Pop quiz: When is a storm drain more than just a storm drain?
a. When the pipe is wide enough to drive a car through.
b. When it could help unlock an important part of the city for development.
c. When it needs a two-thirds vote of the Legislature to be built.
d. All of the above.
The answer, of course, is d. Because when is anything about developing in Boston simple? The mundane act of moving rainwater from one point to another now poses an intriguing challenge for the brains at Harvard as the university seeks to build out its empty land in Allston across Western Avenue from the business school.
The Boston Water and Sewer Commission held a public meeting last week to discuss this proposal, nicknamed the “North Allston Storm Drain Extension Project.” The goal would be to build a 7-foot-wide pipe that could empty into the Charles River near the Sanofi Genzyme plant. The pipe would provide relief for flooding that occurs in much of the Lower Allston neighborhood and accommodate the first phase of Harvard’s ambitious development plans for its vast real estate holdings south of Western Avenue. Boston Water and Sewer says it wants to start work on the pipe next June. But that might be an ambitious goal. After all, the agency has to get through the Legislature first.
Here’s why. The agency needs an easement from the state Department of Conservation & Recreation, which controls parkland along the Charles, to extend the proposed pipe to the river. For that reason, the project needs what’s known as “Article 97” approval, a legislative process governing transactions involving conservation properties. Because a two-thirds vote is required, the bill will have to be passed in a formal session, when roll call votes can be taken. Time runs out next year for roll call votes at the end of July.
Representative Michael Moran, whose district includes much of Allston, says it could be extremely difficult to get the legislation passed by July 31, given the issue’s complexity. Moran is waiting until after Boston Water and Sewer holds another meeting in January to solicit the public’s input before he begins to draft the bill.
Some Article 97 bills are straightforward land conveyances. Not this one. Moran wants to hear from his constituents about the kind of mitigation language he should include in the bill, before he even files it. He has his own ideas: Ideally, he says, at least a portion of any money raised should be used to beautify and preserve the riverfront area.

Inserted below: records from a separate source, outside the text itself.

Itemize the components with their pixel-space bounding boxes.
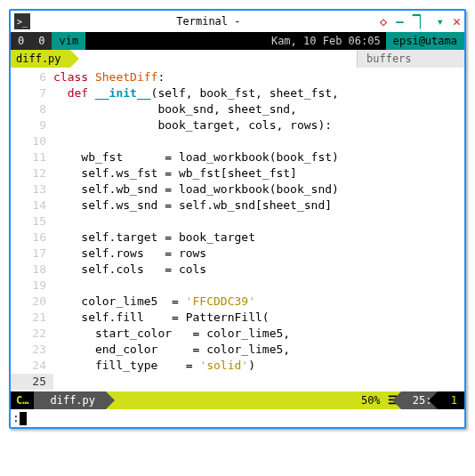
code-line: 20 color_lime5 = 'FFCDDC39' bbox=[11, 294, 464, 310]
status-seg-0: 0 bbox=[11, 32, 31, 50]
code-line: 17 self.rows = rows bbox=[11, 246, 464, 262]
line-number: 15 bbox=[11, 214, 53, 230]
line-content bbox=[53, 214, 464, 230]
line-content: book_snd, sheet_snd, bbox=[53, 101, 464, 117]
minimize-icon[interactable]: — bbox=[396, 14, 403, 28]
status-user: epsi@utama bbox=[386, 32, 464, 50]
line-number: 7 bbox=[11, 85, 53, 101]
line-content: book_target, cols, rows): bbox=[53, 117, 464, 133]
line-content bbox=[53, 374, 464, 390]
terminal-icon: >_ bbox=[14, 13, 30, 29]
close-icon[interactable]: ✕ bbox=[453, 13, 461, 29]
code-line: 6class SheetDiff: bbox=[11, 69, 464, 85]
code-line: 16 self.target = book_target bbox=[11, 230, 464, 246]
code-line: 14 self.ws_snd = self.wb_snd[sheet_snd] bbox=[11, 198, 464, 214]
code-line: 18 self.cols = cols bbox=[11, 262, 464, 278]
code-line: 25 bbox=[11, 374, 464, 390]
code-line: 22 start_color = color_lime5, bbox=[11, 326, 464, 342]
line-number: 19 bbox=[11, 278, 53, 294]
code-line: 11 wb_fst = load_workbook(book_fst) bbox=[11, 149, 464, 165]
code-line: 24 fill_type = 'solid') bbox=[11, 358, 464, 374]
line-content: end_color = color_lime5, bbox=[53, 342, 464, 358]
line-number: 9 bbox=[11, 117, 53, 133]
line-number: 21 bbox=[11, 310, 53, 326]
code-line: 8 book_snd, sheet_snd, bbox=[11, 101, 464, 117]
line-number: 6 bbox=[11, 69, 53, 85]
cursor bbox=[20, 412, 27, 425]
code-line: 21 self.fill = PatternFill( bbox=[11, 310, 464, 326]
code-line: 12 self.ws_fst = wb_fst[sheet_fst] bbox=[11, 165, 464, 182]
line-content: self.ws_snd = self.wb_snd[sheet_snd] bbox=[53, 198, 464, 214]
line-number: 10 bbox=[11, 133, 53, 149]
line-content: wb_fst = load_workbook(book_fst) bbox=[53, 149, 464, 165]
line-content: self.target = book_target bbox=[53, 230, 464, 246]
tab-active[interactable]: diff.py bbox=[11, 50, 70, 68]
line-content bbox=[53, 278, 464, 294]
line-number: 13 bbox=[11, 182, 53, 198]
code-line: 13 self.wb_snd = load_workbook(book_snd) bbox=[11, 182, 464, 198]
tmux-status-bar: 0 0 vim Kam, 10 Feb 06:05 epsi@utama bbox=[11, 32, 464, 50]
code-line: 15 bbox=[11, 214, 464, 230]
line-number: 16 bbox=[11, 230, 53, 246]
window-title: Terminal - bbox=[37, 15, 380, 28]
line-content: class SheetDiff: bbox=[53, 69, 464, 85]
line-number: 11 bbox=[11, 149, 53, 165]
line-content: self.ws_fst = wb_fst[sheet_fst] bbox=[53, 165, 464, 182]
line-number: 22 bbox=[11, 326, 53, 342]
titlebar: >_ Terminal - ◇ — ▔▏ ▾ ✕ bbox=[11, 11, 464, 32]
line-number: 23 bbox=[11, 342, 53, 358]
line-content: def __init__(self, book_fst, sheet_fst, bbox=[53, 85, 464, 101]
code-line: 19 bbox=[11, 278, 464, 294]
code-line: 9 book_target, cols, rows): bbox=[11, 117, 464, 133]
shade-icon[interactable]: ▾ bbox=[437, 14, 444, 28]
code-line: 10 bbox=[11, 133, 464, 149]
command-prompt: : bbox=[12, 411, 20, 424]
window-controls: ◇ — ▔▏ ▾ ✕ bbox=[380, 13, 461, 29]
line-number: 25 bbox=[11, 374, 53, 390]
status-col: 1 bbox=[438, 391, 464, 409]
line-number: 18 bbox=[11, 262, 53, 278]
line-content bbox=[53, 133, 464, 149]
terminal-body[interactable]: 0 0 vim Kam, 10 Feb 06:05 epsi@utama dif… bbox=[11, 32, 464, 427]
status-app: vim bbox=[52, 32, 85, 50]
vim-tabbar: diff.py buffers bbox=[11, 50, 464, 68]
line-content: color_lime5 = 'FFCDDC39' bbox=[53, 294, 464, 310]
line-content: start_color = color_lime5, bbox=[53, 326, 464, 342]
code-line: 7 def __init__(self, book_fst, sheet_fst… bbox=[11, 85, 464, 101]
line-number: 20 bbox=[11, 294, 53, 310]
line-content: self.fill = PatternFill( bbox=[53, 310, 464, 326]
code-line: 23 end_color = color_lime5, bbox=[11, 342, 464, 358]
line-content: self.wb_snd = load_workbook(book_snd) bbox=[53, 182, 464, 198]
line-content: self.cols = cols bbox=[53, 262, 464, 278]
status-date: Kam, 10 Feb 06:05 bbox=[85, 32, 386, 50]
terminal-window: >_ Terminal - ◇ — ▔▏ ▾ ✕ 0 0 vim Kam, 10… bbox=[9, 9, 466, 429]
vim-statusline: C… diff.py 50% ☰ 25: 1 bbox=[11, 391, 464, 409]
status-mode: C… bbox=[11, 391, 34, 409]
command-line[interactable]: : bbox=[11, 409, 464, 427]
roll-up-icon[interactable]: ◇ bbox=[380, 14, 387, 28]
line-number: 24 bbox=[11, 358, 53, 374]
line-number: 12 bbox=[11, 165, 53, 182]
status-file: diff.py bbox=[34, 391, 106, 409]
tab-spacer bbox=[70, 50, 357, 68]
status-percent: 50% bbox=[358, 391, 384, 409]
line-number: 17 bbox=[11, 246, 53, 262]
status-seg-1: 0 bbox=[31, 32, 52, 50]
maximize-icon[interactable]: ▔▏ bbox=[413, 14, 428, 28]
code-area[interactable]: 6class SheetDiff:7 def __init__(self, bo… bbox=[11, 68, 464, 391]
line-number: 14 bbox=[11, 198, 53, 214]
line-number: 8 bbox=[11, 101, 53, 117]
line-content: self.rows = rows bbox=[53, 246, 464, 262]
line-content: fill_type = 'solid') bbox=[53, 358, 464, 374]
tab-buffers[interactable]: buffers bbox=[357, 50, 464, 68]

Complicating matters: the Charles River Watershed Association has its own concerns. Pallavi Kalia Mande, the group’s director of watershed resilience, worries that even a big pipe could still be prone to failure. She would like to see a more holistic approach, perhaps by adding more greenspace to an area that has almost none now. Then there’s the impact on the river: Boston Water and Sewer says it has directed Harvard to include a sediment removal device in the pipeline system but Mande says a pipe this large is still bound to have an impact on the river’s ecology.
The pipeline discussions come as Harvard gets close to picking a developer for the first, 14-acre section of its Enterprise Research Campus project, along Western Avenue. Harvard recently narrowed the bidders to three development teams and aims to pick a winner by the end of the year. The new pipe would serve that site and other Harvard land between Western Avenue and Cambridge Street, but not the massive Beacon Park Yard area that Harvard also plans to eventually develop, southeast of Cambridge Street.
Officials with Boston Water and Sewer and Harvard declined to say how much this pipe would cost or how much would be funded by Harvard. All Harvard officials would say about that issue is that they’re “fully committed” to the project. Expect the price tag to be in the millions, at least.
But the benefits to Harvard and Allston could be substantial: More than 170 acres could be served by the new pipe, including hundreds of homes. Rainwater in much of the existing neighborhood flows through a three-foot pipe that winds its way under the business school. It’s simply not big enough for the people who live there now, let alone for what Harvard has planned.
Moran recognizes the need for the pipe, but also views this is an unusual opportunity for the neighborhood to have a say in this area’s future. He’s not about to waste it.